Sticking with obviously-positive descriptors for a moment, this had the sharp tartness of a cleansingly-acidic white wine. The fruit flavour in the forefront of my mind was crabapples — and I’m a sucker for crabapples, since I grew up with a tree full of them in the front yard. But there’s just no denying the scarier flavours: an imperfectly-made homebrew cider, the too-clean chemical smell of hospital disinfectant, the spiky aroma of a bowl of lemons just about to start rotting, and the dried-sweat stench of a gym towel that sat neglected in a corner somewhere and missed last week’s round of laundry.
But like I say, people who love them love them. Try one when you’re feeling brave — or give one to someone who foolishly says something like “just get me a beer, anything, I don’t mind; beer’s beer”, if you’re feeling particularly bastardly.

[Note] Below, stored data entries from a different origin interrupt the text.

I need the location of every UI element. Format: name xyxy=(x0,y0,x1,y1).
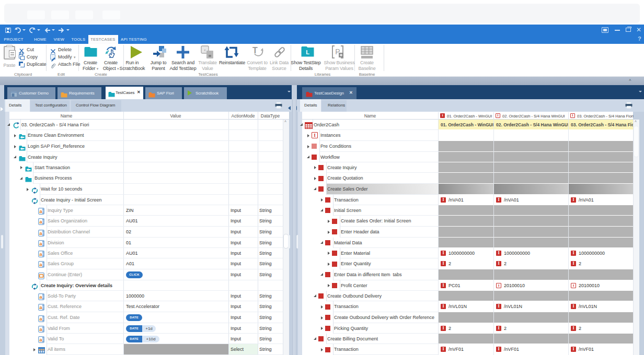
svg-text:a: a xyxy=(39,316,42,322)
svg-text:‹: ‹ xyxy=(204,48,206,53)
svg-text:a: a xyxy=(39,326,42,332)
svg-text:a: a xyxy=(39,304,42,310)
svg-text:a: a xyxy=(39,241,42,246)
svg-text:a: a xyxy=(39,208,42,214)
svg-text:a: a xyxy=(39,251,42,257)
svg-text:L: L xyxy=(306,49,309,55)
svg-text:a: a xyxy=(39,230,42,236)
svg-text:a: a xyxy=(39,337,42,342)
svg-text:T: T xyxy=(252,46,258,55)
svg-text:a: a xyxy=(39,219,42,224)
svg-text:a: a xyxy=(39,294,42,300)
svg-text:a: a xyxy=(39,262,42,267)
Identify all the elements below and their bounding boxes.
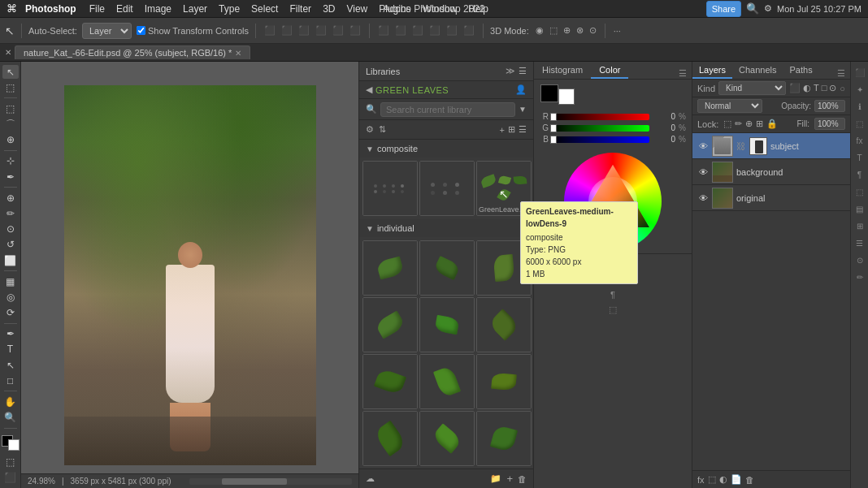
lib-item-indiv-4[interactable] [362, 297, 418, 352]
scroll-h-bar[interactable] [189, 478, 352, 485]
eyedropper-tool[interactable]: ✒ [2, 170, 19, 184]
layer-row-subject[interactable]: 👁 ⛓ subject [692, 133, 850, 159]
right-icon-7[interactable]: ¶ [853, 167, 867, 182]
stamp-tool[interactable]: ⊙ [2, 222, 19, 236]
right-icon-10[interactable]: ⊞ [853, 218, 867, 233]
fg-bg-colors[interactable] [2, 435, 20, 451]
lib-item-indiv-12[interactable] [476, 411, 532, 466]
layers-panel-menu-icon[interactable]: ☰ [832, 68, 850, 79]
new-fill-layer-icon[interactable]: ◐ [719, 474, 727, 485]
lib-list-view-icon[interactable]: ☰ [519, 124, 527, 135]
color-panel-menu-icon[interactable]: ☰ [674, 68, 692, 79]
align-left-icon[interactable]: ⬛ [263, 24, 277, 37]
new-layer-icon[interactable]: 📄 [731, 474, 742, 485]
screen-mode-tool[interactable]: ⬛ [2, 471, 19, 485]
lib-sort-icon[interactable]: ⇅ [379, 124, 386, 135]
right-icon-2[interactable]: ✦ [853, 82, 867, 97]
individual-section-header[interactable]: ▼ individual [359, 219, 533, 237]
move-tool[interactable]: ↖ [2, 65, 19, 79]
tab-close-icon[interactable]: ✕ [235, 49, 241, 58]
menu-select[interactable]: Select [251, 3, 278, 15]
pen-tool[interactable]: ✒ [2, 327, 19, 341]
lib-grid-view-icon[interactable]: ⊞ [508, 124, 515, 135]
right-icon-8[interactable]: ⬚ [853, 184, 867, 199]
layer-visibility-background[interactable]: 👁 [697, 166, 709, 178]
align-right-icon[interactable]: ⬛ [297, 24, 311, 37]
align-bottom-icon[interactable]: ⬛ [348, 24, 362, 37]
blue-slider[interactable] [552, 136, 649, 143]
lib-cloud-icon[interactable]: ☁ [366, 473, 375, 484]
menu-3d[interactable]: 3D [323, 3, 335, 15]
gradient-tool[interactable]: ▦ [2, 274, 19, 288]
layer-row-background[interactable]: 👁 background [692, 159, 850, 185]
object-select-tool[interactable]: ⊕ [2, 133, 19, 147]
fg-swatch[interactable] [540, 84, 558, 102]
dist-top-icon[interactable]: ⬛ [427, 24, 442, 37]
right-icon-13[interactable]: ✏ [853, 270, 867, 284]
dist-bottom-icon[interactable]: ⬛ [462, 24, 476, 37]
dist-middle-icon[interactable]: ⬛ [445, 24, 459, 37]
menu-layer[interactable]: Layer [183, 3, 207, 15]
3d-icon-3[interactable]: ⊕ [562, 24, 572, 37]
eraser-tool[interactable]: ⬜ [2, 253, 19, 267]
opacity-input[interactable] [814, 100, 845, 112]
lib-item-indiv-2[interactable] [419, 240, 475, 296]
marquee-tool[interactable]: ⬚ [2, 101, 19, 115]
align-middle-icon[interactable]: ⬛ [331, 24, 345, 37]
right-icon-3[interactable]: ℹ [853, 99, 867, 114]
lib-item-indiv-6[interactable] [476, 297, 532, 352]
blur-tool[interactable]: ◎ [2, 290, 19, 304]
tab-layers[interactable]: Layers [692, 63, 732, 79]
red-slider[interactable] [552, 114, 649, 120]
adjustments-icon[interactable]: ⬚ [607, 303, 618, 317]
right-icon-1[interactable]: ⬛ [853, 65, 867, 80]
lib-add-item-icon[interactable]: + [506, 473, 513, 485]
dist-center-icon[interactable]: ⬛ [393, 24, 408, 37]
kind-pixel-icon[interactable]: ⬛ [789, 83, 801, 93]
menu-view[interactable]: View [346, 3, 367, 15]
menu-settings-icon[interactable]: ⚙ [764, 3, 772, 14]
kind-row-toggle[interactable]: ○ [840, 84, 845, 93]
kind-adjust-icon[interactable]: ◐ [803, 83, 811, 93]
library-back-icon[interactable]: ◀ [366, 84, 372, 95]
right-icon-4[interactable]: ⬚ [853, 116, 867, 131]
artboard-tool[interactable]: ⬚ [2, 80, 19, 94]
lib-item-indiv-5[interactable] [419, 297, 475, 352]
lib-item-indiv-1[interactable] [362, 240, 418, 296]
right-icon-6[interactable]: T [853, 150, 867, 165]
align-top-icon[interactable]: ⬛ [314, 24, 328, 37]
menu-type[interactable]: Type [219, 3, 240, 15]
lib-item-composite-1[interactable] [362, 161, 418, 216]
dist-left-icon[interactable]: ⬛ [376, 24, 391, 37]
panel-expand-icon[interactable]: ≫ [506, 66, 515, 76]
fill-input[interactable] [814, 118, 845, 130]
lock-transparent-icon[interactable]: ⬚ [723, 119, 731, 129]
menu-edit[interactable]: Edit [116, 3, 133, 15]
tab-channels[interactable]: Channels [732, 63, 783, 79]
layer-mask-subject[interactable] [749, 137, 767, 155]
lib-new-folder-icon[interactable]: 📁 [490, 473, 501, 484]
library-search-input[interactable] [380, 102, 515, 117]
healing-tool[interactable]: ⊕ [2, 191, 19, 205]
lib-item-indiv-9[interactable] [476, 354, 532, 409]
lib-item-indiv-11[interactable] [419, 411, 475, 466]
kind-shape-icon[interactable]: □ [822, 83, 827, 93]
bg-swatch[interactable] [558, 89, 575, 105]
lib-filter-icon[interactable]: ⚙ [366, 124, 374, 135]
lib-item-indiv-7[interactable] [362, 354, 418, 409]
tab-paths[interactable]: Paths [783, 63, 819, 79]
fx-footer-icon[interactable]: fx [697, 475, 705, 485]
zoom-tool[interactable]: 🔍 [2, 411, 19, 425]
menu-search-icon[interactable]: 🔍 [746, 2, 759, 15]
right-icon-12[interactable]: ⊙ [853, 253, 867, 267]
hand-tool[interactable]: ✋ [2, 395, 19, 408]
brush-tool[interactable]: ✏ [2, 206, 19, 220]
lib-item-indiv-8[interactable] [419, 354, 475, 409]
blend-mode-select[interactable]: Normal [697, 99, 762, 113]
paragraph-icon[interactable]: ¶ [609, 288, 617, 301]
background-color[interactable] [8, 439, 20, 451]
layer-row-original[interactable]: 👁 original [692, 185, 850, 211]
canvas-area[interactable]: 24.98% | 3659 px x 5481 px (300 ppi) [21, 62, 358, 488]
show-transform-checkbox[interactable] [137, 26, 145, 35]
tab-color[interactable]: Color [591, 63, 628, 79]
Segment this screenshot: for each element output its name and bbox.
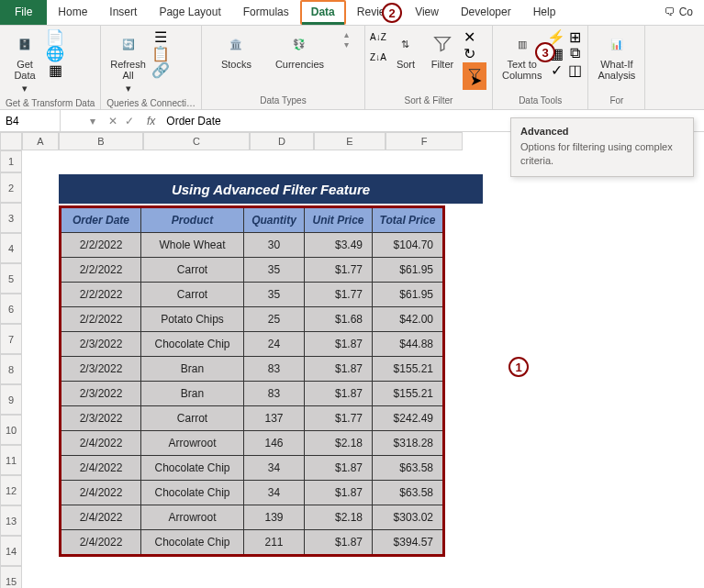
col-header[interactable]: E xyxy=(314,132,386,150)
select-all-corner[interactable] xyxy=(0,132,22,150)
table-cell[interactable]: 2/2/2022 xyxy=(61,233,141,258)
table-cell[interactable]: 24 xyxy=(244,332,305,357)
table-cell[interactable]: Arrowroot xyxy=(141,505,244,530)
table-cell[interactable]: $1.87 xyxy=(305,481,373,505)
advanced-filter-button[interactable]: ➤ xyxy=(463,62,486,90)
tab-page-layout[interactable]: Page Layout xyxy=(148,0,231,25)
table-cell[interactable]: 83 xyxy=(244,382,305,406)
row-header[interactable]: 11 xyxy=(0,445,22,475)
table-cell[interactable]: $2.18 xyxy=(305,505,373,530)
table-cell[interactable]: 2/2/2022 xyxy=(61,283,141,307)
table-cell[interactable]: $61.95 xyxy=(373,283,444,307)
table-cell[interactable]: 2/4/2022 xyxy=(61,456,141,481)
table-cell[interactable]: Potato Chips xyxy=(141,307,244,332)
table-row[interactable]: 2/3/2022Bran83$1.87$155.21 xyxy=(61,357,444,382)
reapply-button[interactable]: ↻ xyxy=(463,46,477,61)
comments-button[interactable]: 🗨 Co xyxy=(654,0,704,25)
tab-data[interactable]: Data xyxy=(300,0,346,25)
table-cell[interactable]: $3.49 xyxy=(305,233,373,258)
table-cell[interactable]: 2/2/2022 xyxy=(61,258,141,283)
row-header[interactable]: 10 xyxy=(0,415,22,445)
table-row[interactable]: 2/4/2022Chocolate Chip34$1.87$63.58 xyxy=(61,481,444,505)
table-cell[interactable]: $104.70 xyxy=(373,233,444,258)
table-cell[interactable]: $1.87 xyxy=(305,456,373,481)
row-header[interactable]: 14 xyxy=(0,536,22,566)
name-box-dropdown[interactable]: ▾ xyxy=(61,115,101,128)
tab-developer[interactable]: Developer xyxy=(450,0,522,25)
table-cell[interactable]: Chocolate Chip xyxy=(141,481,244,505)
table-cell[interactable]: $63.58 xyxy=(373,481,444,505)
table-row[interactable]: 2/2/2022Carrot35$1.77$61.95 xyxy=(61,283,444,307)
table-cell[interactable]: 139 xyxy=(244,505,305,530)
table-cell[interactable]: Bran xyxy=(141,357,244,382)
table-cell[interactable]: $318.28 xyxy=(373,431,444,456)
queries-icon[interactable]: ☰ xyxy=(153,29,168,44)
tab-home[interactable]: Home xyxy=(47,0,98,25)
table-row[interactable]: 2/2/2022Potato Chips25$1.68$42.00 xyxy=(61,307,444,332)
table-cell[interactable]: 2/3/2022 xyxy=(61,357,141,382)
table-cell[interactable]: $1.87 xyxy=(305,357,373,382)
what-if-button[interactable]: 📊 What-If Analysis xyxy=(594,29,639,83)
stocks-button[interactable]: 🏛️ Stocks xyxy=(218,29,255,72)
table-cell[interactable]: $394.57 xyxy=(373,530,444,556)
col-header[interactable]: C xyxy=(143,132,250,150)
row-header[interactable]: 1 xyxy=(0,150,22,172)
flash-fill-icon[interactable]: ⚡ xyxy=(549,29,564,44)
table-cell[interactable]: 2/3/2022 xyxy=(61,382,141,406)
table-cell[interactable]: $61.95 xyxy=(373,258,444,283)
table-cell[interactable]: $242.49 xyxy=(373,406,444,431)
row-header[interactable]: 12 xyxy=(0,475,22,505)
table-header-cell[interactable]: Product xyxy=(141,207,244,233)
table-cell[interactable]: 34 xyxy=(244,456,305,481)
relationships-icon[interactable]: ⧉ xyxy=(567,46,582,61)
col-header[interactable]: A xyxy=(22,132,59,150)
table-cell[interactable]: $2.18 xyxy=(305,431,373,456)
tab-view[interactable]: View xyxy=(404,0,450,25)
table-row[interactable]: 2/4/2022Chocolate Chip34$1.87$63.58 xyxy=(61,456,444,481)
row-header[interactable]: 9 xyxy=(0,384,22,415)
from-table-icon[interactable]: ▦ xyxy=(48,62,62,77)
consolidate-icon[interactable]: ⊞ xyxy=(567,29,582,44)
tab-help[interactable]: Help xyxy=(522,0,567,25)
table-row[interactable]: 2/4/2022Arrowroot146$2.18$318.28 xyxy=(61,431,444,456)
from-web-icon[interactable]: 🌐 xyxy=(48,46,62,61)
row-header[interactable]: 3 xyxy=(0,203,22,233)
table-cell[interactable]: 137 xyxy=(244,406,305,431)
name-box[interactable]: B4 xyxy=(0,110,61,131)
table-cell[interactable]: Chocolate Chip xyxy=(141,332,244,357)
row-header[interactable]: 5 xyxy=(0,263,22,294)
table-cell[interactable]: Bran xyxy=(141,382,244,406)
table-cell[interactable]: Carrot xyxy=(141,406,244,431)
properties-icon[interactable]: 📋 xyxy=(153,46,168,61)
table-cell[interactable]: 2/4/2022 xyxy=(61,505,141,530)
table-row[interactable]: 2/3/2022Bran83$1.87$155.21 xyxy=(61,382,444,406)
table-cell[interactable]: Carrot xyxy=(141,258,244,283)
table-cell[interactable]: 2/2/2022 xyxy=(61,307,141,332)
sort-button[interactable]: ⇅ Sort xyxy=(389,29,422,72)
sort-asc-button[interactable]: A↓Z xyxy=(371,29,386,44)
col-header[interactable]: B xyxy=(59,132,143,150)
tab-file[interactable]: File xyxy=(0,0,47,25)
table-cell[interactable]: $1.77 xyxy=(305,406,373,431)
table-row[interactable]: 2/3/2022Chocolate Chip24$1.87$44.88 xyxy=(61,332,444,357)
table-header-cell[interactable]: Total Price xyxy=(373,207,444,233)
currencies-button[interactable]: 💱 Currencies xyxy=(272,29,328,72)
table-row[interactable]: 2/2/2022Carrot35$1.77$61.95 xyxy=(61,258,444,283)
table-cell[interactable]: 35 xyxy=(244,283,305,307)
worksheet[interactable]: Using Advanced Filter Feature Order Date… xyxy=(22,150,704,588)
from-text-icon[interactable]: 📄 xyxy=(48,29,62,44)
table-row[interactable]: 2/2/2022Whole Wheat30$3.49$104.70 xyxy=(61,233,444,258)
cancel-formula-button[interactable]: ✕ xyxy=(108,115,117,128)
row-header[interactable]: 6 xyxy=(0,294,22,324)
table-cell[interactable]: $63.58 xyxy=(373,456,444,481)
data-validation-icon[interactable]: ✓ xyxy=(549,62,564,77)
row-header[interactable]: 2 xyxy=(0,172,22,203)
table-cell[interactable]: $1.87 xyxy=(305,382,373,406)
table-cell[interactable]: 2/3/2022 xyxy=(61,406,141,431)
row-header[interactable]: 15 xyxy=(0,566,22,588)
tab-insert[interactable]: Insert xyxy=(98,0,148,25)
edit-links-icon[interactable]: 🔗 xyxy=(153,62,168,77)
table-cell[interactable]: Arrowroot xyxy=(141,431,244,456)
table-cell[interactable]: Carrot xyxy=(141,283,244,307)
table-cell[interactable]: 211 xyxy=(244,530,305,556)
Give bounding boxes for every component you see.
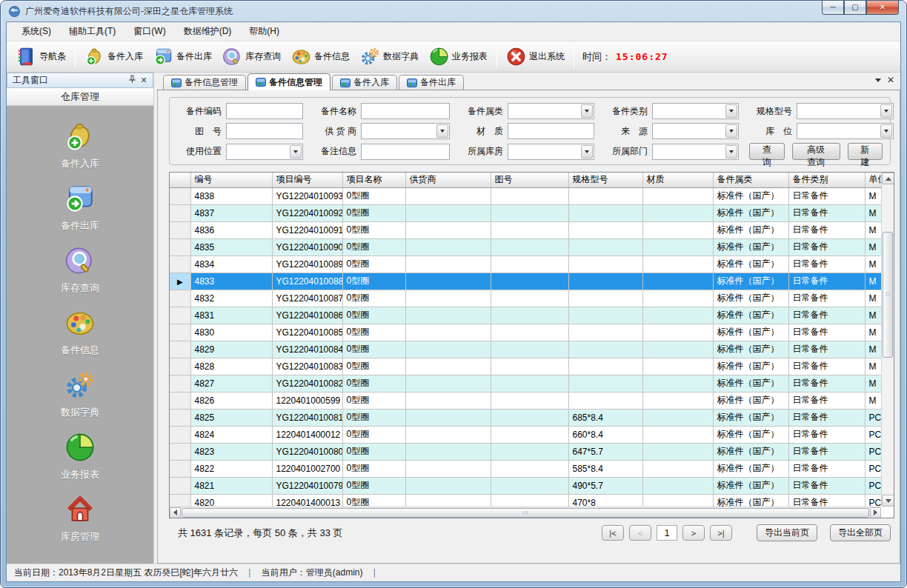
toolbar-button-navigator[interactable]: 导航条 (11, 44, 71, 70)
sidebar-item-data-dict[interactable]: 数据字典 (61, 370, 99, 419)
field-select-0-2[interactable] (508, 103, 594, 119)
field-select-2-2[interactable] (508, 144, 594, 160)
minimize-button[interactable]: ─ (822, 1, 844, 15)
field-select-0-3[interactable] (652, 103, 739, 119)
chevron-down-icon[interactable] (880, 104, 892, 118)
table-row-4836[interactable]: 4836YG122040100910型圈标准件（国产）日常备件M (170, 221, 881, 238)
table-row-4825[interactable]: 4825YG122040100810型圈685*8.4标准件（国产）日常备件PC (170, 409, 881, 426)
field-select-0-4[interactable] (797, 103, 894, 119)
chevron-down-icon[interactable] (436, 124, 448, 138)
field-select-1-3[interactable] (652, 123, 739, 139)
page-number-input[interactable] (657, 525, 677, 541)
field-input-1-2[interactable] (508, 123, 594, 139)
sidebar-item-parts-info[interactable]: 备件信息 (61, 307, 99, 357)
pin-icon[interactable] (126, 75, 138, 86)
sidebar-item-stock-query[interactable]: 库存查询 (61, 245, 99, 295)
chevron-down-icon[interactable] (725, 124, 737, 138)
sidebar-item-home[interactable]: 库房管理 (61, 494, 99, 544)
table-row-4823[interactable]: 4823YG122040100800型圈647*5.7标准件（国产）日常备件PC (170, 443, 881, 460)
advanced-query-button[interactable]: 高级查询 (792, 143, 840, 160)
menu-item-2[interactable]: 窗口(W) (124, 22, 174, 41)
export-current-page-button[interactable]: 导出当前页 (757, 524, 817, 541)
export-all-pages-button[interactable]: 导出全部页 (830, 524, 891, 541)
table-row-4821[interactable]: 4821YG122040100790型圈490*5.7标准件（国产）日常备件PC (170, 477, 881, 494)
field-input-0-0[interactable] (226, 103, 303, 119)
last-page-button[interactable]: >| (710, 525, 732, 541)
next-page-button[interactable]: > (682, 525, 705, 541)
column-header-9[interactable]: 单位 (865, 173, 881, 187)
field-select-1-1[interactable] (361, 123, 450, 139)
table-row-4838[interactable]: 4838YG122040100930型圈标准件（国产）日常备件M (170, 187, 881, 204)
toolbar-button-exit[interactable]: 退出系统 (501, 44, 570, 70)
table-row-4831[interactable]: 4831YG122040100860型圈标准件（国产）日常备件M (170, 307, 881, 324)
table-row-4829[interactable]: 4829YG122040100840型圈标准件（国产）日常备件M (170, 341, 881, 358)
menu-item-1[interactable]: 辅助工具(T) (60, 22, 124, 41)
column-header-4[interactable]: 图号 (491, 173, 568, 187)
sidebar-item-parts-out[interactable]: 备件出库 (61, 183, 99, 233)
query-button[interactable]: 查询 (749, 143, 785, 160)
tab-0[interactable]: 备件信息管理 (163, 75, 246, 90)
horizontal-scroll-thumb[interactable] (182, 508, 869, 518)
tab-1-active[interactable]: 备件信息管理 (247, 73, 330, 90)
table-row-4827[interactable]: 4827YG122040100820型圈标准件（国产）日常备件M (170, 375, 881, 392)
column-header-1[interactable]: 项目编号 (272, 173, 342, 187)
field-select-2-0[interactable] (226, 144, 303, 160)
column-header-8[interactable]: 备件类别 (788, 173, 865, 187)
field-input-1-0[interactable] (226, 123, 303, 139)
table-row-4830[interactable]: 4830YG122040100850型圈标准件（国产）日常备件M (170, 324, 881, 341)
chevron-down-icon[interactable] (581, 104, 593, 118)
tab-close-icon[interactable]: ✕ (887, 76, 894, 84)
table-row-4824[interactable]: 482412204014000120型圈660*8.4标准件（国产）日常备件PC (170, 426, 881, 443)
prev-page-button[interactable]: < (629, 525, 651, 541)
column-header-7[interactable]: 备件属类 (713, 173, 788, 187)
table-row-4834[interactable]: 4834YG122040100890型圈标准件（国产）日常备件M (170, 255, 881, 273)
chevron-down-icon[interactable] (725, 104, 737, 118)
sidebar-item-report[interactable]: 业务报表 (61, 432, 99, 481)
table-row-4835[interactable]: 4835YG122040100900型圈标准件（国产）日常备件M (170, 238, 881, 255)
first-page-button[interactable]: |< (602, 525, 624, 541)
new-button[interactable]: 新建 (848, 143, 883, 160)
column-header-3[interactable]: 供货商 (405, 173, 491, 187)
scroll-right-icon[interactable] (870, 507, 881, 518)
toolbar-button-parts-info[interactable]: 备件信息 (286, 44, 355, 70)
toolbar-button-parts-out[interactable]: 备件出库 (148, 44, 217, 70)
chevron-down-icon[interactable] (581, 145, 593, 158)
field-input-2-1[interactable] (361, 144, 450, 160)
maximize-button[interactable]: ▢ (844, 1, 866, 15)
tool-window-close-icon[interactable]: ✕ (138, 75, 150, 86)
field-select-2-3[interactable] (652, 144, 739, 160)
toolbar-button-stock-query[interactable]: 库存查询 (217, 44, 286, 70)
column-header-2[interactable]: 项目名称 (342, 173, 405, 187)
chevron-down-icon[interactable] (290, 145, 302, 158)
table-row-4828[interactable]: 4828YG122040100830型圈标准件（国产）日常备件M (170, 358, 881, 375)
scroll-left-icon[interactable] (170, 507, 181, 518)
table-row-4826[interactable]: 482612204010005990型圈标准件（国产）日常备件M (170, 392, 881, 409)
menu-item-0[interactable]: 系统(S) (13, 22, 60, 41)
horizontal-scrollbar[interactable] (170, 507, 881, 518)
column-header-6[interactable]: 材质 (642, 173, 713, 187)
field-select-1-4[interactable] (797, 123, 894, 139)
scroll-down-icon[interactable] (882, 495, 894, 507)
column-header-5[interactable]: 规格型号 (568, 173, 642, 187)
field-input-0-1[interactable] (361, 103, 450, 119)
column-header-0[interactable]: 编号 (190, 173, 272, 187)
tab-2[interactable]: 备件入库 (332, 75, 397, 90)
sidebar-item-parts-in[interactable]: 备件入库 (61, 121, 99, 170)
chevron-down-icon[interactable] (880, 124, 892, 138)
table-row-4832[interactable]: 4832YG122040100870型圈标准件（国产）日常备件M (170, 290, 881, 307)
sidebar-group-header[interactable]: 仓库管理 (7, 88, 153, 106)
menu-item-4[interactable]: 帮助(H) (240, 22, 288, 41)
table-row-4833[interactable]: ▶4833YG122040100880型圈标准件（国产）日常备件M (170, 273, 881, 290)
vertical-scrollbar[interactable] (881, 173, 894, 507)
table-row-4822[interactable]: 482212204010027000型圈585*8.4标准件（国产）日常备件PC (170, 460, 881, 477)
close-button[interactable]: ✕ (866, 1, 899, 15)
scroll-up-icon[interactable] (882, 173, 894, 184)
chevron-down-icon[interactable] (725, 145, 737, 158)
toolbar-button-parts-in[interactable]: 备件入库 (79, 44, 148, 70)
tab-list-dropdown-icon[interactable] (875, 78, 881, 82)
menu-item-3[interactable]: 数据维护(D) (175, 22, 241, 41)
vertical-scroll-thumb[interactable] (883, 232, 893, 358)
toolbar-button-report[interactable]: 业务报表 (424, 44, 493, 70)
toolbar-button-data-dict[interactable]: 数据字典 (355, 44, 424, 70)
tab-3[interactable]: 备件出库 (399, 75, 464, 90)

Verbatim: Lindeman’s ‘Cuvée René’ Gueuze 11/4/11 $16 ÷ 2 with Tim @ MH. He had an embarrassing run-in with a Lambic, way back; threw it out, thinking it was off. Ah, our pre-geek days. Lovely hazy gold. Turning-fruit, hospitally nose. Amy freaked out: nappies with lemons growing in. The sterile-chemically-ness is in there. Along with the usual crabapples I like. It is confronting. Hard to imagine the people who’d casually drink it. Tim: homebrew cider. Totally. A glass of gym-towel; dry and sweaty.